Enfiló el aeroplano rumbo a Nueva Zelanda.

—De Nueva Zelanda a San Francisco de California por barco —dijo Monk—. Eso nos dará tiempo de olvidar esta pesadilla de los reptiles prehistóricos. Y quizás se presente alguna otra aventura muy pronto.

«En efecto, algo se presentó, aunque Monk ni soñaba cuán pronto sería.

»Les esperaban otros peligros y dificultades tan grandes como las que acababan de experimentar.

»Estaban entusiasmados. El porvenir se les presentaba de color de rosa.

»Pero no podían prever la aventura terrible que correrían.

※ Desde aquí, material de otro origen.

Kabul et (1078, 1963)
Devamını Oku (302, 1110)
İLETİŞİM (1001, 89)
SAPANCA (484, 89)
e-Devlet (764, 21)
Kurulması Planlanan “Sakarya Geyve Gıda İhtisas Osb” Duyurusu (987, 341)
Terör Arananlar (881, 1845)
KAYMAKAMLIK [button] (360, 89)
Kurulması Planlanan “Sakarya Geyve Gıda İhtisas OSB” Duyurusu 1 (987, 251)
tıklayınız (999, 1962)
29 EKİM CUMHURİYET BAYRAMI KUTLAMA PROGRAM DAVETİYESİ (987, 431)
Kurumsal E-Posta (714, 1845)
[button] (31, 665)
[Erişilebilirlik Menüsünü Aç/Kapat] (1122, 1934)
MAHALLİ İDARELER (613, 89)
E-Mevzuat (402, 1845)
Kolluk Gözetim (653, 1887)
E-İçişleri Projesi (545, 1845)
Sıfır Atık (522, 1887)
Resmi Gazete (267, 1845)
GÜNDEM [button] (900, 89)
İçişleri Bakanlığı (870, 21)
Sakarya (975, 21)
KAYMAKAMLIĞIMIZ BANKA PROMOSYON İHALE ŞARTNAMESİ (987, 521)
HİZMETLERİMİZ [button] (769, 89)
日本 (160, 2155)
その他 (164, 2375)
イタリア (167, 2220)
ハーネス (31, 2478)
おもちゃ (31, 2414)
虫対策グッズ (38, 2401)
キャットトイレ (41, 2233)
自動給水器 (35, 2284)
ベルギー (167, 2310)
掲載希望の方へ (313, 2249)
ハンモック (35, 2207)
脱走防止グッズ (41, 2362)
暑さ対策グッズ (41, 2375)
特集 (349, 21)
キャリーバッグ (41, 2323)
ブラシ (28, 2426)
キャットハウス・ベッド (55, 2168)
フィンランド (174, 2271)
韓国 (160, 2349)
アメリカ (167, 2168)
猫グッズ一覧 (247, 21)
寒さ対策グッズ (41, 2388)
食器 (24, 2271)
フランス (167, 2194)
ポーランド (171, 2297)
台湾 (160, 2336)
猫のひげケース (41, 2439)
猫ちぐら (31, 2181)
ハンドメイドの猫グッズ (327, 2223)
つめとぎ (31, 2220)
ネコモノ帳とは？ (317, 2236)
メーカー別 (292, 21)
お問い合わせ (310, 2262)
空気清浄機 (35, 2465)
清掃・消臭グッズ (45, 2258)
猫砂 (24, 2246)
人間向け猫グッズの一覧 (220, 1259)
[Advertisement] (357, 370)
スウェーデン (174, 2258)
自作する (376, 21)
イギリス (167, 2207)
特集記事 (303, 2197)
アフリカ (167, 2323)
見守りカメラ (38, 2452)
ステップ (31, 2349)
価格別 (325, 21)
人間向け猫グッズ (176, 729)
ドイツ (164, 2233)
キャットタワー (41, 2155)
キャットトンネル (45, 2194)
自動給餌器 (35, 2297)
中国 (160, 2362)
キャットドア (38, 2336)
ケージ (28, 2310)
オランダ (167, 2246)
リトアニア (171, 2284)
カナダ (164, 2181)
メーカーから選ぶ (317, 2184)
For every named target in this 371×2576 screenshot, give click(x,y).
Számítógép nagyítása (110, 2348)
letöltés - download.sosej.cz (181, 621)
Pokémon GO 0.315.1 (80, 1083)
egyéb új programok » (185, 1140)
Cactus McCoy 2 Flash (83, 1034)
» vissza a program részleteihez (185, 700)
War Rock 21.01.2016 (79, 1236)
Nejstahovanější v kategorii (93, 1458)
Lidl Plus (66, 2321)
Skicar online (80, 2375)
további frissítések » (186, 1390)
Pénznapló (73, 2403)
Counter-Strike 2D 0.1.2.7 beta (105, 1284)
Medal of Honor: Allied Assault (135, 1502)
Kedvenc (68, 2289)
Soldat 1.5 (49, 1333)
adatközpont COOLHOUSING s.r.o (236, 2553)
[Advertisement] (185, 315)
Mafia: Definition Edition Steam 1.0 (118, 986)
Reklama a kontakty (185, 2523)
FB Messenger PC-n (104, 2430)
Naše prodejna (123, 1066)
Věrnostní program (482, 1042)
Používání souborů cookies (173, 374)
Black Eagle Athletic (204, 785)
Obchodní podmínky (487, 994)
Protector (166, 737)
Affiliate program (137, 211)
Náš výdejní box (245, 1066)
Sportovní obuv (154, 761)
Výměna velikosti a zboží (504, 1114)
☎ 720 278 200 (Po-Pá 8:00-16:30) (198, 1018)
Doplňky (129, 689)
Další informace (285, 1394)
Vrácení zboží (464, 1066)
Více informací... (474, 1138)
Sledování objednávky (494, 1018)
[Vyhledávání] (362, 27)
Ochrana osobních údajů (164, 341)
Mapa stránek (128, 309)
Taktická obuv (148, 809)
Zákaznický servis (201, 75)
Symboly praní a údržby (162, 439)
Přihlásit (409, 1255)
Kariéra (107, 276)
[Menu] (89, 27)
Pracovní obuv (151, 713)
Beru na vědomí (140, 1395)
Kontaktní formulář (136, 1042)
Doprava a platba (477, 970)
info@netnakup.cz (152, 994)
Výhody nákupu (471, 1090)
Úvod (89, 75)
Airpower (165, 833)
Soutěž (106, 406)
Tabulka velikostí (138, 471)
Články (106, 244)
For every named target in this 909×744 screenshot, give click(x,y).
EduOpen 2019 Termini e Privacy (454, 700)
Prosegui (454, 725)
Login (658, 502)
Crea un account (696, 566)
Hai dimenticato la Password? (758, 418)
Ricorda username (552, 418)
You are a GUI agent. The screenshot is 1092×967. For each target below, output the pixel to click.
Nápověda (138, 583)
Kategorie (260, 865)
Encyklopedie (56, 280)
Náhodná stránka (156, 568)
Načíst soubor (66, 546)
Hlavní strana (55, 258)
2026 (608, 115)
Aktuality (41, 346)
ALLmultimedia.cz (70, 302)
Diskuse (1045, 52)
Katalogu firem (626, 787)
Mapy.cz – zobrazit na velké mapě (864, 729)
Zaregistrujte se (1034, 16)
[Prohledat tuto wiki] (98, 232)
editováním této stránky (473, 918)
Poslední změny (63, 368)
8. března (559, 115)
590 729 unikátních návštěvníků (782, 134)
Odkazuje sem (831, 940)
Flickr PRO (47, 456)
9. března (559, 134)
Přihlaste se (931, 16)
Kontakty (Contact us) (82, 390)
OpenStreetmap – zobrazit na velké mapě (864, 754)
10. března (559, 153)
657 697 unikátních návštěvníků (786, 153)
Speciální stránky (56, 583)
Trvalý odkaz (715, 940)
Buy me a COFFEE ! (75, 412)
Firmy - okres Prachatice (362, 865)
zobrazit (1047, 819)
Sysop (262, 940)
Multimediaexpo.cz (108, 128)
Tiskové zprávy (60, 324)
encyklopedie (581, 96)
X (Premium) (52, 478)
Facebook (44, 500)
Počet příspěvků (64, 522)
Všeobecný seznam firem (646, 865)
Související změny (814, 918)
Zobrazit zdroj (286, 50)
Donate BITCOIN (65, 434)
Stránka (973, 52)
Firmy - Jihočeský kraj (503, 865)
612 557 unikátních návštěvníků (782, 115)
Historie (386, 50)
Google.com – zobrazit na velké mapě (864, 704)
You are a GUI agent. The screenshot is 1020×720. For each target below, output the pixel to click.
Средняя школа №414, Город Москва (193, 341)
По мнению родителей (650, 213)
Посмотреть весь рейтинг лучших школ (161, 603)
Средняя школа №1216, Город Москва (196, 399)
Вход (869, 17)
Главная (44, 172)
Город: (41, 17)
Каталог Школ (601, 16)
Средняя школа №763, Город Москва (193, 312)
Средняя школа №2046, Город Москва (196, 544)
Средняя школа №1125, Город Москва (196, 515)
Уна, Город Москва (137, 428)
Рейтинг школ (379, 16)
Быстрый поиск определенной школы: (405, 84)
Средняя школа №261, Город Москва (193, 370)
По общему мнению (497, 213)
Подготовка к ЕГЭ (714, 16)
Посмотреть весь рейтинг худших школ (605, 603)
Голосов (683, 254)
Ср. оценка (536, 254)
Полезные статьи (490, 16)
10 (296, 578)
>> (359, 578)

»Pues este extraordinario hombre de bronce y sus cinco compañeros, iban a entrar pronto en otro remolino de peligros y aventuras… ¡en el corazón mismo de los Estados Unidos!»

— FIN —

Lester Dent
nació en la casa de sus abuelos maternos en La Plata, Missouri, el 12 de octubre de 1904. Era el único hijo de una pareja de granjeros que vivía en Pumpkin Buttes, Wyoming. Allí vivieron hasta que su familia dejó el rancho y el aislamiento de Wyoming y se mudó de nuevo a La Plata, cuando Lester estaba en octavo grado.

A los diecinueve años entró en un «business college» con la intención de hacerse banquero. Se enteró, por entonces, de que los telegrafistas ganaban más dinero, así que cambió su vocación. En el otoño del 24 había acabado sus estudios y obtenido un trabajo en la Western Union.

En Mayo de 1925 se mudó a Ponca City, Oklahoma, y comenzó a trabajar como telegrafista para la Empire Oil&Gas Co. Conoció a Norma Gerling, y se casó con ella el 9 de agosto de ese mismo año. En el año 26, Dent entró a trabajar para Associated Press en Chickasha, mudándose posteriormente a Tulsa. Allí conoció a un compañero que había vendido una historia a una revista de Pulps.